José Martínez Gázquez, emeritus professor of the UAB’s Department of Sciences of Antiquity and the Middle Ages, has identified a new set of annotations and commentaries made by German philosopher and theologian Nicholas of Cusa (1401-1464), in the margins of the manuscript Vaticano Latino 4071 in the Vatican Apostolic Library, following his reading of a Latin Koran.
The discovery is an important one as it shows the Cardinal’s interest in giving theological support to the “geopolitical” strategy of Pius II towards Islam. To this end he read the Koran carefully and thoroughly, and went on to make these glosses: attributable to him from their content and paleographic features.
The discovery has been announced in the Pontificia Università Antonianum, published in the journal “Medieval Encounters”, and presented in greater detail in the 52nd International Conference of the Centro Italiano di Studi sul Basso Medioevo Accademia Tudertina, dedicated to “Nicolò Cusano. L’uomo, i libri e l’opera”, held from 11 to 14 October in Todi, Italy (the town where Nicholas of Cusa died in 1464.
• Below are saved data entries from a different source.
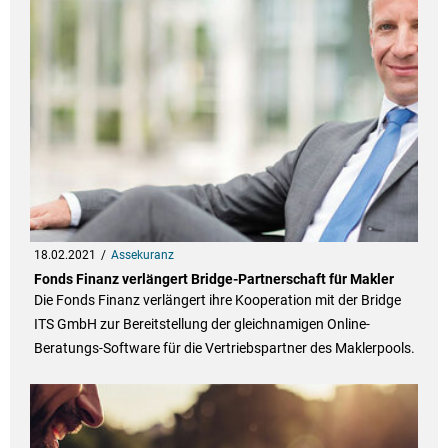
18.02.2021
Assekuranz
Fonds Finanz verlängert Bridge-Partnerschaft für Makler
Die Fonds Finanz verlängert ihre Kooperation mit der Bridge
ITS GmbH zur Bereitstellung der gleichnamigen Online-
Beratungs-Software für die Vertriebspartner des Maklerpools.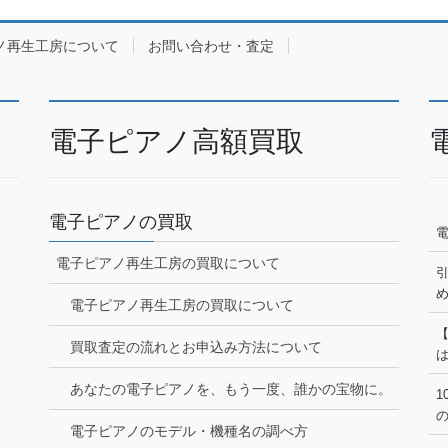
ノ再生工房について
お問い合わせ・査定
電子ピアノ高額買取
電子ピアノの買取
電子ピアノ再生工房の買取について
電子ピアノ再生工房の買取について
買取査定の流れとお申込み方法について
あなたの電子ピアノを、もう一度、誰かの宝物に。
1
電子ピアノのモデル・機種名の調べ方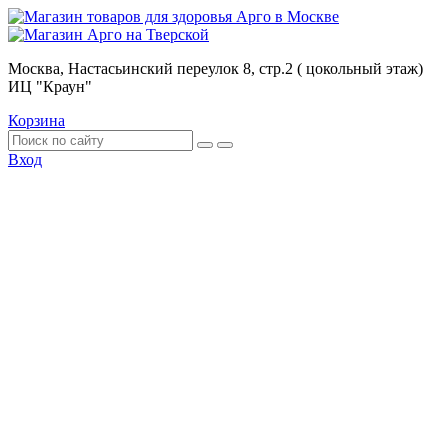
Москва, Настасьинский переулок 8, стр.2 ( цокольный этаж)
ИЦ "Краун"
Корзина
Вход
From a young age, Cardinal Nicholas of Cusa took a great interest in Islam and the relationships between religions. He wrote three fundamental works on Islam: De pace fidei, dated September 1453 (Fall of Constantinople on 29 May 1453), his letter to Juan de Segovia on 29 December 1454 and the Cribratio AlKorani of 1460/61.
Nicholas of Cusa directed all his intellectual energy towards writing the latter of these, reading the Koran carefully and thoroughly and making his customary notes as he read. And the end result of all this reading is the glosses written in his hand in the margins of the manuscript Vaticano Latino 4071, in the Vatican Apostolic Library, in the years 1459 to 1460. This is a different set to the well-known glosses of MS. 108 in the library of the St. Nikolaus Hospital in Bernkastel-Kues, and its discovery will give us a better understanding of Nicholas of Cusa’s thinking on Islam and the arguments he used to discredit the Koran in favour of the truths of the Christian gospel. Nicholas of Cusa’s work shows a hostility to the doctrine of the Koran and the Moslem way of life that was typical among Christians all through the Middle Ages and the Modern Age.
Referring to the process by which he made the discovery, Martínez Gázquez stresses that “identifying Nicholas of Cusa’s glosses shows once more how rewarding it is to go back to the manuscripts and read the texts directly, as they still keep innumerable secrets but are generously willing to reveal these to anyone who is prepared to approach them with patience, hard work and rigour, without taking the easy path of repetition and commonplaces”.
Professor Martínez Gázquez leads the Islamo-Latin inter-university research group, which studies how Islam was perceived in Christian Europe by analysing and editing the Latin translations of the Koran and Latin literature of controversy. This can provide an insight into the friction between Christian Europe and the Moslem world in the Middle Ages and the Modern Age.